■ Problem details ■
Omit the images, then output each of the records below exactly.

___ Source material ___

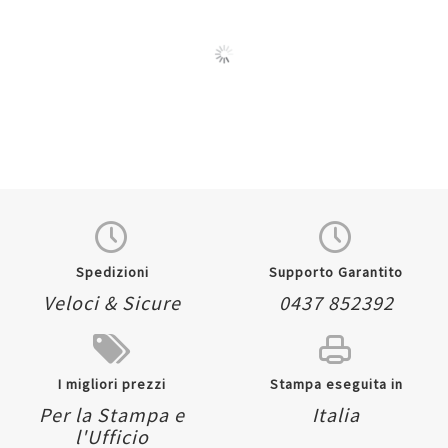
Quickview
Quickview
Spedizioni
Supporto Garantito
Veloci & Sicure
0437 852392
I migliori prezzi
Stampa eseguita in
Per la Stampa e
Italia
l'Ufficio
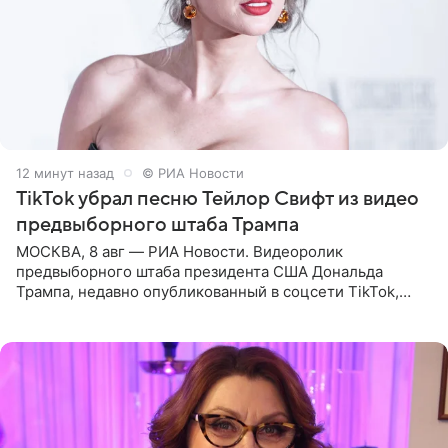
12 минут назад
© РИА Новости
TikTok убрал песню Тейлор Свифт из видео
предвыборного штаба Трампа
МОСКВА, 8 авг — РИА Новости. Видеоролик
предвыборного штаба президента США Дональда
Трампа, недавно опубликованный в соцсети TikTok,
остался без звуковой дорожки в виде песни August
(«Август») американской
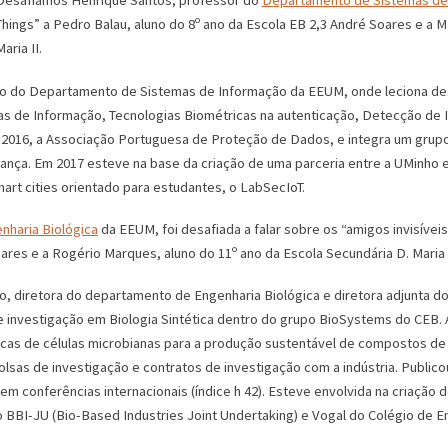
Desafiamos Henrique Santos, professor do
Departamento de Sistemas de
Things” a Pedro Balau, aluno do 8º ano da Escola EB 2,3 André Soares e a M
aria II.
 do Departamento de Sistemas de Informação da EEUM, onde leciona des
s de Informação, Tecnologias Biométricas na autenticação, Detecção de
 2016, a Associação Portuguesa de Proteção de Dados, e integra um grup
ança. Em 2017 esteve na base da criação de uma parceria entre a UMinho
rt cities orientado para estudantes, o LabSecIoT.
haria Biológica
da EEUM, foi desafiada a falar sobre os “amigos invisívei
ares e a Rogério Marques, aluno do 11º ano da Escola Secundária D. Maria I
o, diretora do departamento de Engenharia Biológica e diretora adjunta d
 investigação em Biologia Sintética dentro do grupo BioSystems do CEB. 
bricas de células microbianas para a produção sustentável de compostos de
olsas de investigação e contratos de investigação com a indústria. Publico
s em conferências internacionais (índice h 42). Esteve envolvida na criação
o BBI-JU (Bio-Based Industries Joint Undertaking) e Vogal do Colégio de E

___

■ Response to this exercise ■
Quickview
Quickview
Spedizioni
Supporto Garantito
Veloci & Sicure
0437 852392
I migliori prezzi
Stampa eseguita in
Per la Stampa e
Italia
l'Ufficio
12 минут назад
© РИА Новости
TikTok убрал песню Тейлор Свифт из видео
предвыборного штаба Трампа
МОСКВА, 8 авг — РИА Новости. Видеоролик
предвыборного штаба президента США Дональда
Трампа, недавно опубликованный в соцсети TikTok,
остался без звуковой дорожки в виде песни August
(«Август») американской
Desafiamos Henrique Santos, professor do
Departamento de Sistemas de
Things” a Pedro Balau, aluno do 8º ano da Escola EB 2,3 André Soares e a M
aria II.
 do Departamento de Sistemas de Informação da EEUM, onde leciona des
s de Informação, Tecnologias Biométricas na autenticação, Detecção de
 2016, a Associação Portuguesa de Proteção de Dados, e integra um grup
ança. Em 2017 esteve na base da criação de uma parceria entre a UMinho
rt cities orientado para estudantes, o LabSecIoT.
haria Biológica
da EEUM, foi desafiada a falar sobre os “amigos invisívei
ares e a Rogério Marques, aluno do 11º ano da Escola Secundária D. Maria I
o, diretora do departamento de Engenharia Biológica e diretora adjunta d
 investigação em Biologia Sintética dentro do grupo BioSystems do CEB. 
bricas de células microbianas para a produção sustentável de compostos de
olsas de investigação e contratos de investigação com a indústria. Publico
s em conferências internacionais (índice h 42). Esteve envolvida na criação
o BBI-JU (Bio-Based Industries Joint Undertaking) e Vogal do Colégio de E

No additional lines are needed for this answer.